Wild turkeys raising a ruckus

Buffalo Grove residents want birds relocated

By John Keilman and Tom McCann
Tribune staff reporters

March 8, 2002

The intruder came before dawn Tuesday, waking the Horwitz household with a loud cackle. When Jeff Horwitz flung open his front door, he locked eyes with one of the prowlers who has Buffalo Grove residents aflutter.

It was a 3-foot-tall turkey.

"We both kind of looked at each other," Horwitz said Thursday. "If you read something into it, like it was a cartoon--it was like he was saying, `Can I come in?' "

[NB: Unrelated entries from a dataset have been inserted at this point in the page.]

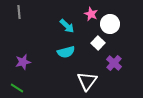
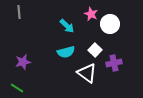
white square: moved 3 px left, 7 px down
purple cross: rotated 35 degrees clockwise
white triangle: moved 8 px up; rotated 30 degrees counterclockwise
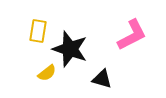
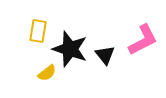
pink L-shape: moved 11 px right, 5 px down
black triangle: moved 3 px right, 24 px up; rotated 35 degrees clockwise
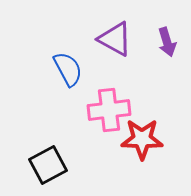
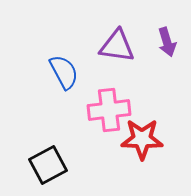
purple triangle: moved 2 px right, 7 px down; rotated 21 degrees counterclockwise
blue semicircle: moved 4 px left, 3 px down
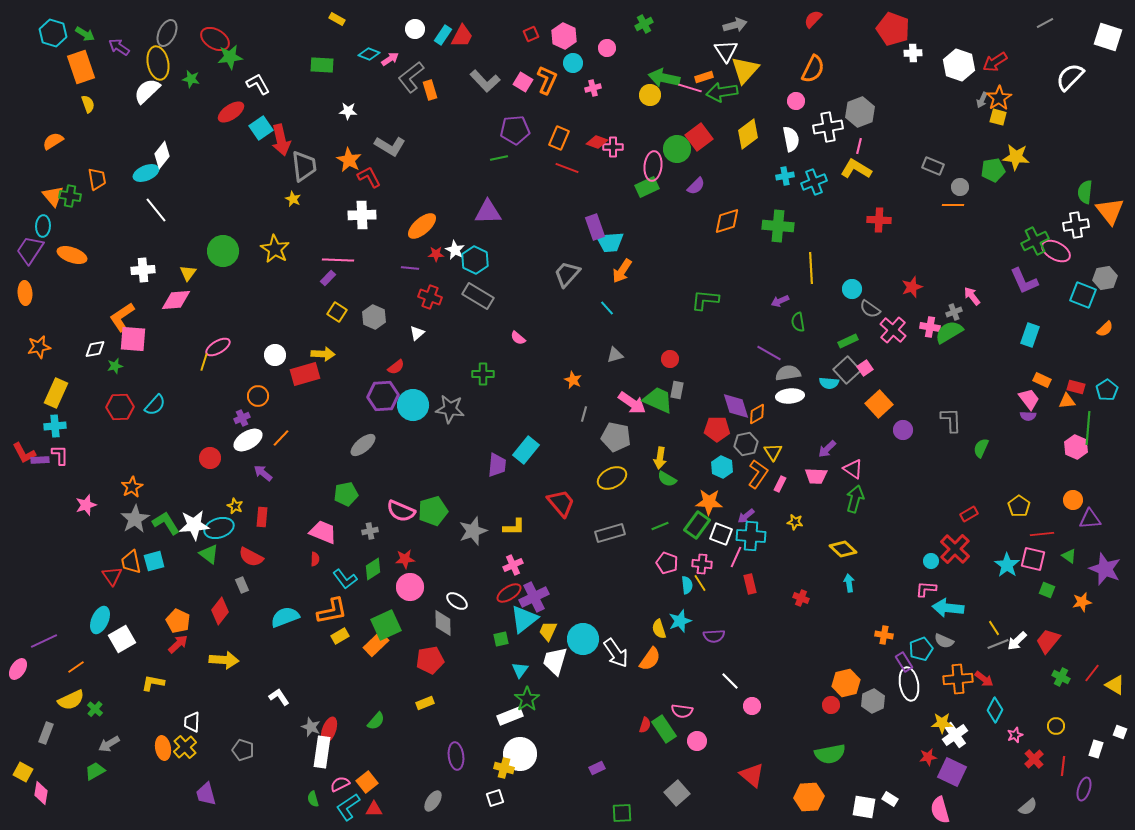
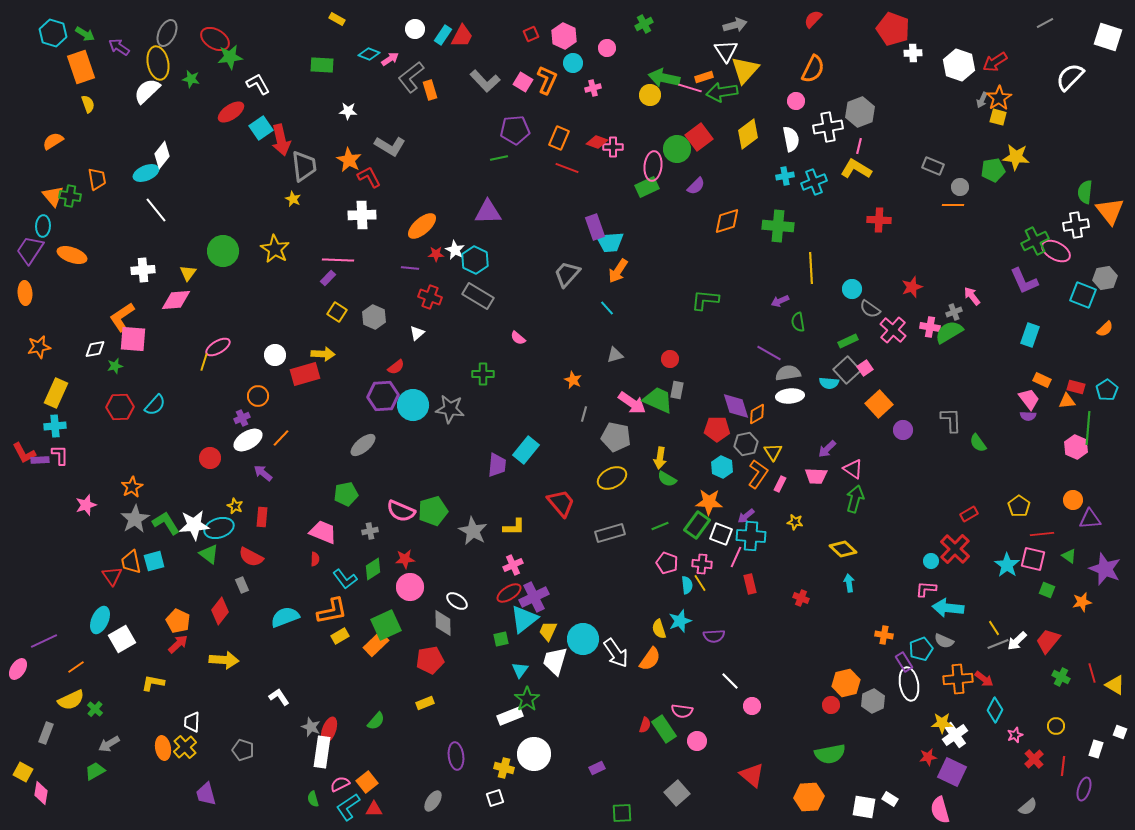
orange arrow at (622, 271): moved 4 px left
green semicircle at (981, 448): moved 3 px left, 5 px up; rotated 60 degrees counterclockwise
gray star at (473, 531): rotated 24 degrees counterclockwise
red line at (1092, 673): rotated 54 degrees counterclockwise
white circle at (520, 754): moved 14 px right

In the last two weeks, turkeys have been sighted scurrying across Buffalo Grove streets, loitering on lawns and haunting front porches. Police say as many as nine birds have been traveling solo or in small flocks, apparently seeking soft-hearted homeowners.

"What these birds have been doing is tapping or knocking on doors, on windows," said Sgt. Scott Kristiansen. "They're trying to get people to come out there and feed them. ... So far they've been a nuisance, but they haven't yet run afoul of the law."

This is not normal behavior for wild birds, said Scott Garrow, a wildlife biologist with the Illinois Department of Natural Resources. He believes they are game turkeys that were raised in captivity and released.

"You can't tell the difference by just looking at them, but their behavior gives them away. They are really rather stupid," Garrow said. "Wild turkeys don't hang out in back yards or stand around looking for handouts like these do. You'd be lucky to even catch a glimpse of a wild turkey."

Garrow said customers often buy game birds from breeders to stock local game preserves or to serve as pets on farms. But occasionally people have released the turkeys into state parks after growing tired of them; several years ago, a dozen turkeys were set free at the Morton Arboretum, Garrow said.

"Some misguided individuals released them, even though they probably didn't realize it was illegal," Garrow said. "You can't just let them fly off into the wild. They'd be dead meat."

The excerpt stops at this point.